In 1949 ICI commercialised a seed treatment with trade name Mergamma A, containing 1% mercury and 20% lindane, an early example of a product designed to protect the seed from both fungal and insect attack.

== Pesticide ==
The neonicotinoid family of insecticides, has been banned for most applications in the European Union because they were implicated in recent dramatic drops in bee counts, and possibly in Colony Collapse Disorder. Improvements to pneumatic drills to reduce dust release, and improvements to seed treatment compounds to prevent the compound breaking up into dust (dust-off) have been introduced.

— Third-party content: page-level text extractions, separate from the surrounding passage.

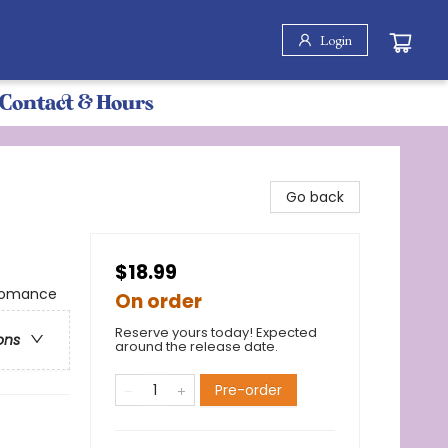
Login
Contact & Hours
Go back
$18.99
 Romance
On order
Reserve yours today! Expected
ons
around the release date.
Pre-order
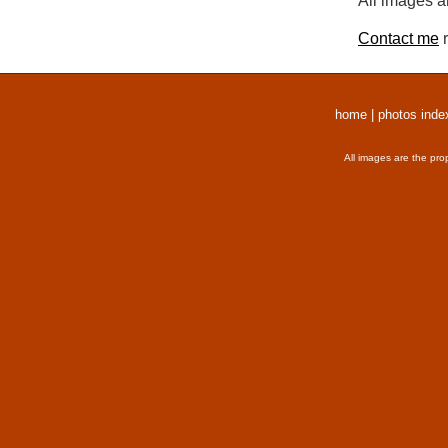
All images a
Contact me
r
home
|
photos inde
All images are the pro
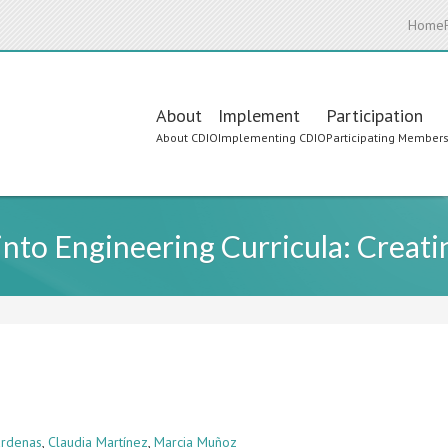
Home
Main
About
Implement
Participation
About CDIO
Implementing CDIO
Participating Member
navigation
 into Engineering Curricula: Crea
Cárdenas
,
Claudia Martínez
,
Marcia Muñoz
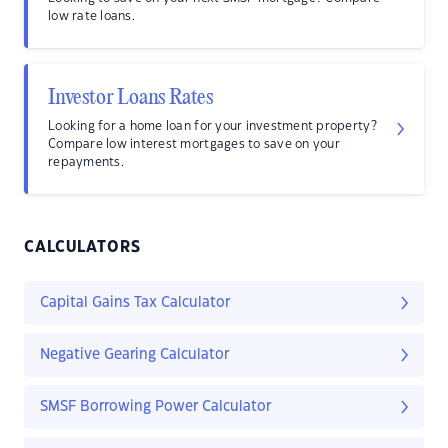
low rate loans.
Investor Loans Rates
Looking for a home loan for your investment property?
Compare low interest mortgages to save on your
repayments.
CALCULATORS
Capital Gains Tax Calculator
Negative Gearing Calculator
SMSF Borrowing Power Calculator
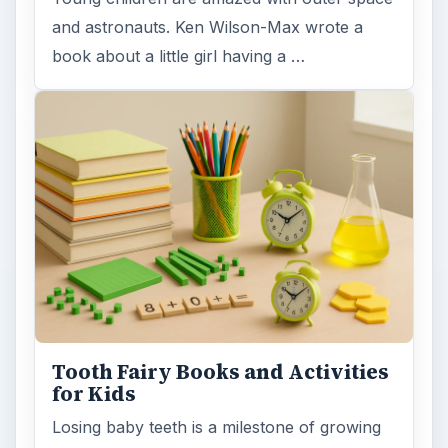
and astronauts. Ken Wilson-Max wrote a
book about a little girl having a …
Tooth Fairy Books and Activities
for Kids
Losing baby teeth is a milestone of growing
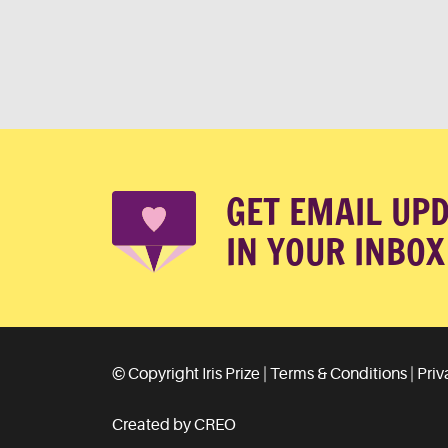
GET EMAIL UP
IN YOUR INBOX
© Copyright Iris Prize |
Terms & Conditions
|
Priv
Created by CREO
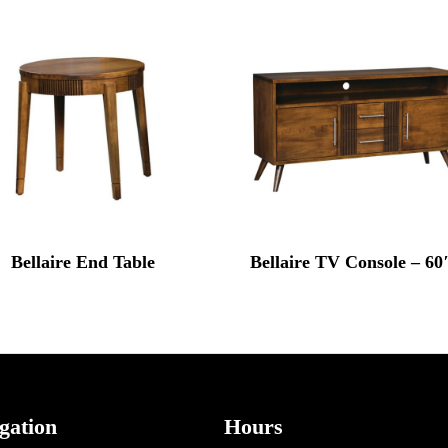
Bellaire End Table
Bellaire TV Console – 6
gation
Hours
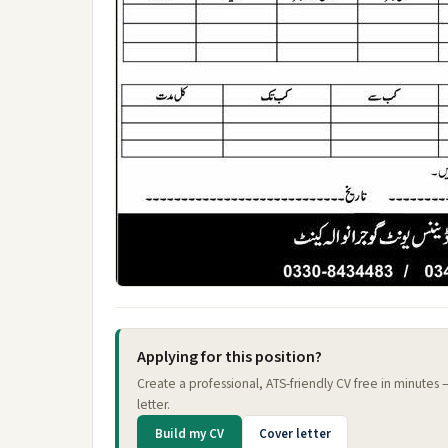
Applying for this position?
Create a professional, ATS-friendly CV free in minutes
letter.
Build my CV
Cover letter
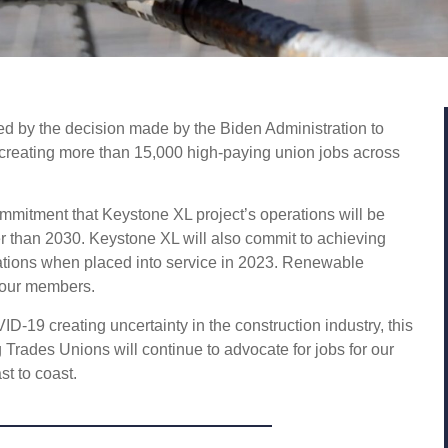
 by the decision made by the Biden Administration to
t creating more than 15,000 high-paying union jobs across
mmitment that Keystone XL project’s operations will be
 than 2030. Keystone XL will also commit to achieving
rations when placed into service in 2023. Renewable
 our members.
-19 creating uncertainty in the construction industry, this
Trades Unions will continue to advocate for jobs for our
st to coast.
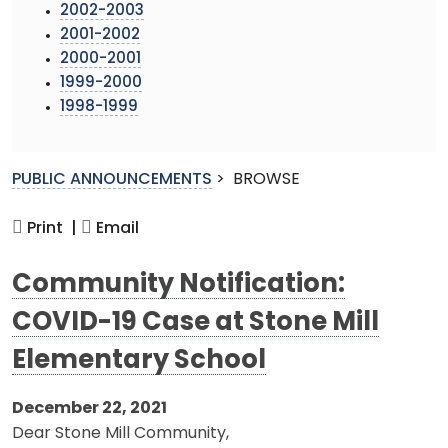
2002-2003
2001-2002
2000-2001
1999-2000
1998-1999
PUBLIC ANNOUNCEMENTS
>
BROWSE
Print |
Email
Community Notification:
COVID-19 Case at Stone Mill
Elementary School
December 22, 2021
Dear Stone Mill Community,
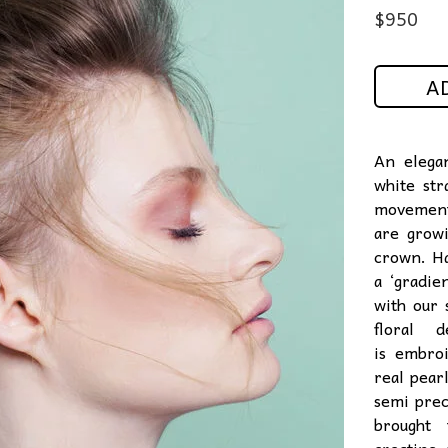
$
950
A
An elega
white str
movement 
are growi
crown. Ha
a ‘gradie
with our 
floral d
is embroi
real pear
semi
prec
brought 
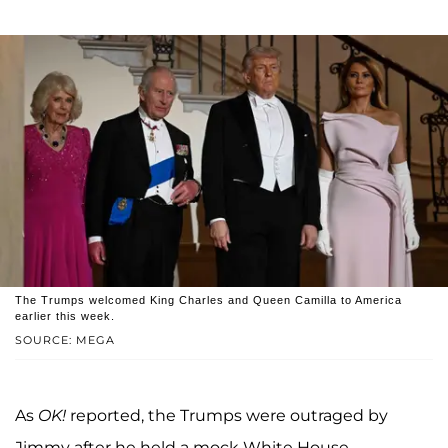
The Trumps welcomed King Charles and Queen Camilla to America
earlier this week.
SOURCE: MEGA
As
OK!
reported, the Trumps were outraged by
Jimmy after he held a mock White House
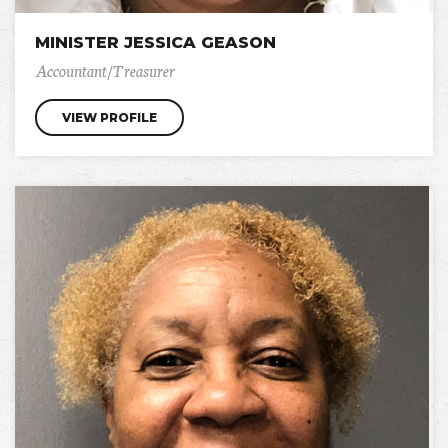
MINISTER JESSICA GEASON
Accountant/Treasurer
VIEW PROFILE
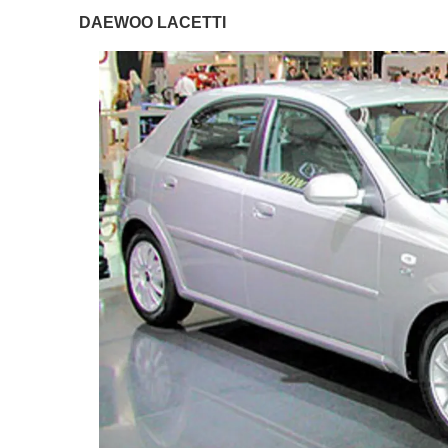
DAEWOO LACETTI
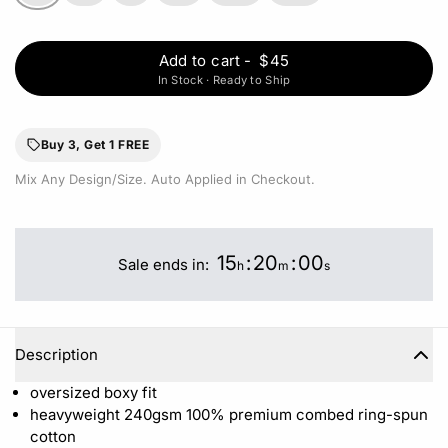
Add to cart
-
$45
In Stock · Ready to Ship
Buy 3, Get 1 FREE
Mix Any Design/Size. Auto Applied in Checkout.
15
:
20
:
00
Sale ends in:
h
m
s
Description
oversized boxy fit
heavyweight 240gsm 100%
premium combed ring-spun
cotton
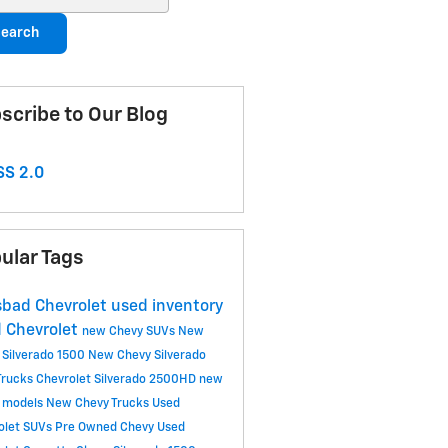
earch
scribe to Our Blog
S 2.0
ular Tags
sbad Chevrolet
used inventory
 Chevrolet
new Chevy SUVs
New
 Silverado 1500
New Chevy Silverado
Trucks
Chevrolet Silverado 2500HD
new
 models
New Chevy Trucks
Used
olet SUVs
Pre Owned Chevy
Used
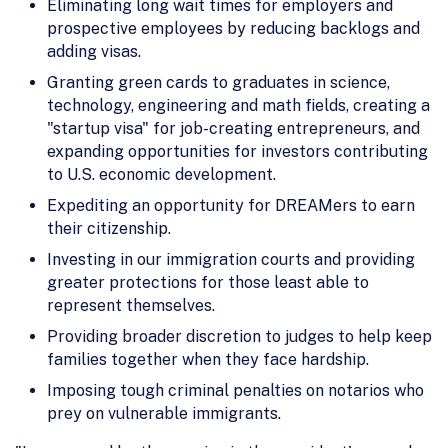
Eliminating long wait times for employers and
prospective employees by reducing backlogs and
adding visas.
Granting green cards to graduates in science,
technology, engineering and math fields, creating a
"startup visa" for job-creating entrepreneurs, and
expanding opportunities for investors contributing
to U.S. economic development.
Expediting an opportunity for DREAMers to earn
their citizenship.
Investing in our immigration courts and providing
greater protections for those least able to
represent themselves.
Providing broader discretion to judges to help keep
families together when they face hardship.
Imposing tough criminal penalties on notarios who
prey on vulnerable immigrants.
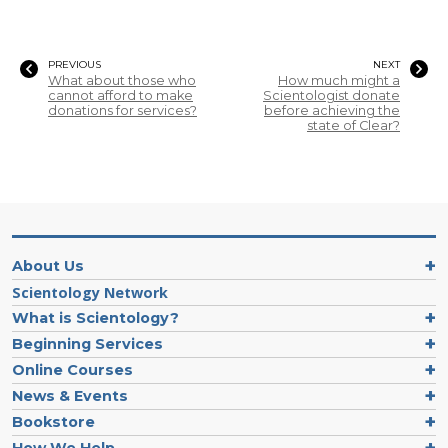
PREVIOUS
NEXT
What about those who
How much might a
cannot afford to make
Scientologist donate
donations for services?
before achieving the
state of Clear?
About Us
Scientology Network
What is Scientology?
Beginning Services
Online Courses
News & Events
Bookstore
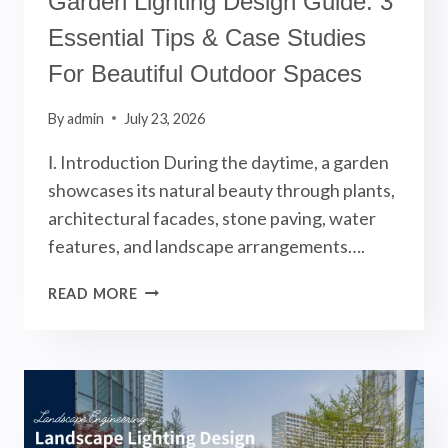
Garden Lighting Design Guide: 3
Essential Tips & Case Studies
For Beautiful Outdoor Spaces
By
admin
July 23, 2026
Ⅰ. Introduction During the daytime, a garden
showcases its natural beauty through plants,
architectural facades, stone paving, water
features, and landscape arrangements….
GARDEN
READ MORE
LIGHTING
DESIGN
GUIDE:
3
ESSENTIAL
TIPS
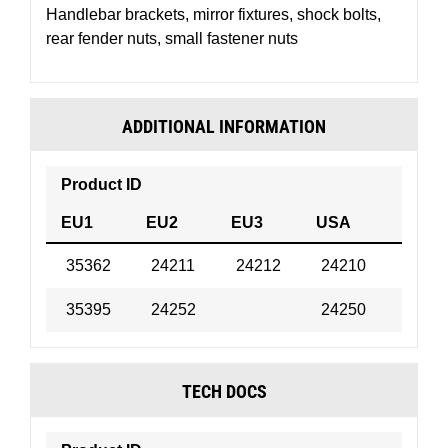
Handlebar brackets, mirror fixtures, shock bolts,
rear fender nuts, small fastener nuts
ADDITIONAL INFORMATION
Product ID
Forma
EU1
EU2
EU3
USA
35362
24211
24212
24210
Bottle
35395
24252
24250
Bottle
TECH DOCS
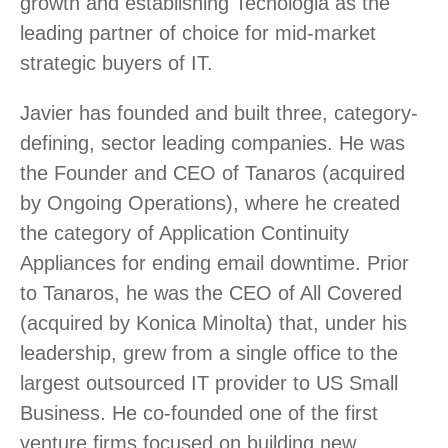
growth and establishing Tecnologia as the
leading partner of choice for mid-market
strategic buyers of IT.
Javier has founded and built three, category-
defining, sector leading companies. He was
the Founder and CEO of Tanaros (acquired
by Ongoing Operations), where he created
the category of Application Continuity
Appliances for ending email downtime. Prior
to Tanaros, he was the CEO of All Covered
(acquired by Konica Minolta) that, under his
leadership, grew from a single office to the
largest outsourced IT provider to US Small
Business. He co-founded one of the first
venture firms focused on building new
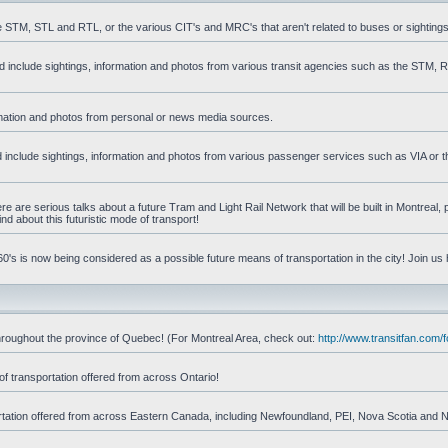
he STM, STL and RTL, or the various CIT's and MRC's that aren't related to buses or sightings
uld include sightings, information and photos from various transit agencies such as the STM,
formation and photos from personal or news media sources.
ld include sightings, information and photos from various passenger services such as VIA or t
 are serious talks about a future Tram and Light Rail Network that will be built in Montreal, p
d about this futuristic mode of transport!
's is now being considered as a possible future means of transportation in the city! Join us
d throughout the province of Quebec! (For Montreal Area, check out:
http://www.transitfan.com
of transportation offered from across Ontario!
sportation offered from across Eastern Canada, including Newfoundland, PEI, Nova Scotia and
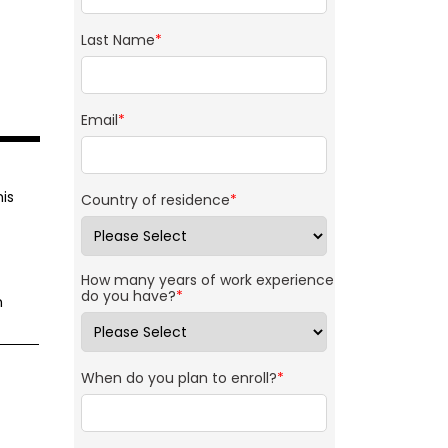
Last Name
*
Email
*
is
Country of residence
*
How many years of work experience
do you have?
*
m
When do you plan to enroll?
*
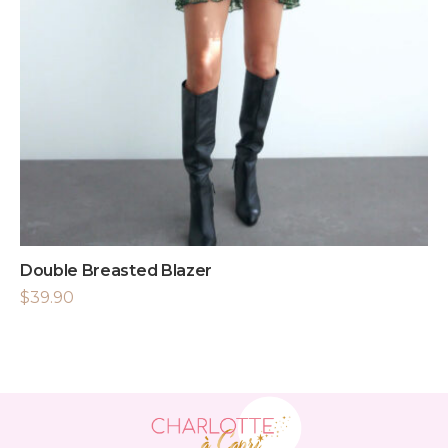
Double Breasted Blazer
$
39.90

In order to qualify for the United States Department of Agriculture Organic certification, farmers must seek out organic seed. If they cannot find organic seed, they are allowed to use conventional, untreated seed. Seed treated with pesticide however, is never allowed.

== Water-retainer ==
Water-absorbing polymers may be added around seeds to help with absorbing water dry conditions, or to delay the germination until drought has passed. It has seen some use in the industry.

== Fertilizer ==
Seed coating may contain a dose of fertilizer, typically of plant micronutrients, but also occasionally containing slow-release macronutrients.

== Inoculum ==
A sufficiently-thick seed coating can allow for seeds to be distributed pre-inoculated with symbiotic microbes such as rhizobia for legumes. The formulation of the coating slurry plays a huge role in maintaining the viability of these microbes. The state-of-the-art academic formulation (as of 2019) is able to maintain microbial populations for 9 months, quite a bit behind the viability of the seeds themselves. Despite these drawbacks, inocula have been used in commercially coated seeds, with much obscurity as to whether and how they maintain viability.